The revamped hiring policy focuses on several areas that have caused obvious problems for many years. Among its highlights, the new policy:

• Eliminates the use of “knowledge, skills and abilities (KSA)” essays to assess candidates in the initial stages of the hiring process, and instead rely on resumes. The complaint about KSA’s has been that prospective employees have been required to respond to very preliminary questions with essays, when a resume might offer a clear description of the skills and knowledge he/she needed in previous jobs. The switch to resume-based hiring also brings the government’s process more in line with that of the private sector, potentially making government work more accessible and competitive.

• Requires managers and supervisors to play a greater role in the hiring process.  Under earlier policies, the manager or supervisor, who would potentially work directly with a new employee, might never interview the applicant.

• Use shorter job announcements written in plain English.  Current job descriptions, say many applicants, use obscure terminology and convoluted sentence structures, making it hard even to figure out what the job is.

• Eliminate the current “rule-of-three” process, where only the top-three-scoring candidates are put forward for hiring managers to choose from, and instead adopt the category rating system, where managers can select from many more candidates placed in broad quality groupings.  “Right now, once you make it through the meat grinder of this process, all these good candidates, who are well qualified — they’re best qualified — we throw them out and make them start over again,” says John Berry, head of the Office of Personnel Management (OPM), which oversees federal hiring. “We’re going to stop that and now allow departments to immediately draw out of that pool.”

• Notify applicants of their status at four points in the hiring process. Currently, agencies take about 140 days on average to fill a job vacancy, and many fear that the best candidates get tired of waiting for the government and take jobs elsewhere. Leaders hope that the new reforms will get the government’s average down to 80 days.

“For far too long our human resources systems have been a hindrance,” says Berry. “We have great workers in spite of the hiring process, not because of it.”

A further streamlining move is evident on the federal government’s USAjobs website, where job seekers can now fill out a single, standardized application for any federal agency.

Last year, the Housing and Urban Development Department (HUD) served as a guinea pig for new hiring practices, and the results have been encouraging.

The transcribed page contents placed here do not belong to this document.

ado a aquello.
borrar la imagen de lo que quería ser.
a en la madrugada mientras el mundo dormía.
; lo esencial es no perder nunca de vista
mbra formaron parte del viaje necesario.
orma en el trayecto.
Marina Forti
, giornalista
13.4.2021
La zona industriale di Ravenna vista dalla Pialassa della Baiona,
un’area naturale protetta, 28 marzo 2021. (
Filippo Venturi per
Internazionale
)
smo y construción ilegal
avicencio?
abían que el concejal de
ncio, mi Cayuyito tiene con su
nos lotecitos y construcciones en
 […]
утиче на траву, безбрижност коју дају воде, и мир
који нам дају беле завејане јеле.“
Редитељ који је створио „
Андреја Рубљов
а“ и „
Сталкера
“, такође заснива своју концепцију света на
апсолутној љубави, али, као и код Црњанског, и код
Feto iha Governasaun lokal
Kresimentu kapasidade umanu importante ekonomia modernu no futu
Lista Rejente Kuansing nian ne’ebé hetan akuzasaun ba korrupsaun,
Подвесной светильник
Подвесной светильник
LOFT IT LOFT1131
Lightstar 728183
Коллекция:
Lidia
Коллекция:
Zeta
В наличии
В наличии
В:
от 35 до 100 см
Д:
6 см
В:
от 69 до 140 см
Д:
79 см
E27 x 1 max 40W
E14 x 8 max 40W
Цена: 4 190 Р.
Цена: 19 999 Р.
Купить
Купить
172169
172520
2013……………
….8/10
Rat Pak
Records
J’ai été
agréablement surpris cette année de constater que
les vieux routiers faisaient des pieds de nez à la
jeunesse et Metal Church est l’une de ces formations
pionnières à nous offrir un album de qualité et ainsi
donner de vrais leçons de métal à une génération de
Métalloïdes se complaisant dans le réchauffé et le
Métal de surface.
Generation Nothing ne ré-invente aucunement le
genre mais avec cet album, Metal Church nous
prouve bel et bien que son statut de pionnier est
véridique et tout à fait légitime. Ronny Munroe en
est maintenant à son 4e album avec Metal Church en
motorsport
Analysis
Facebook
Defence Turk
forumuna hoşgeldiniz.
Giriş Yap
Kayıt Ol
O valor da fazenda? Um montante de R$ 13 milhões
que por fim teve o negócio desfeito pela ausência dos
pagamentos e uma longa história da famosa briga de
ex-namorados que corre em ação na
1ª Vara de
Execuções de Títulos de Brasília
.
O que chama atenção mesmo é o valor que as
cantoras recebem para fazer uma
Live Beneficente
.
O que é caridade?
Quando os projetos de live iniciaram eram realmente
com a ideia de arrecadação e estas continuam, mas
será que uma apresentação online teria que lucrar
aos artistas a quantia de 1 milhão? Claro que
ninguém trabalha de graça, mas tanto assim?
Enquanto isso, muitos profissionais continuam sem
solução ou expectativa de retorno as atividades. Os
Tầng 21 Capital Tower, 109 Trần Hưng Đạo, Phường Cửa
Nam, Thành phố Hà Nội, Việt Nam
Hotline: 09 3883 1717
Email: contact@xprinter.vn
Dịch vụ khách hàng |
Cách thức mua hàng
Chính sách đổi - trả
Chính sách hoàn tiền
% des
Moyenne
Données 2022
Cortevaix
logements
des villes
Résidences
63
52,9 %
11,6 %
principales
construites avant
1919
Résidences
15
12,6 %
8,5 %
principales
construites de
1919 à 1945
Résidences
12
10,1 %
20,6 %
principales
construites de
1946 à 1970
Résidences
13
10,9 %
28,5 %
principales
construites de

When the agency mapped out its existing hiring process, it identified 40 steps, which HUD’s top hiring officer said “looked like a wiring diagram for an electronic circuit.” Subsequently, HUD pared the process down to a 14-step program, standardized its procedures and, as a result, cut its average hiring time from 139 days to 77. In anticipation of the Nov. 1, 2010 deadline, other agencies are expected to use a similar mapping process to streamline their own procedures.

Will this latest effort make a difference? We can only hope that the Obama administration’s stated commitment to better, more efficient and open government will enable it to succeed where others have not.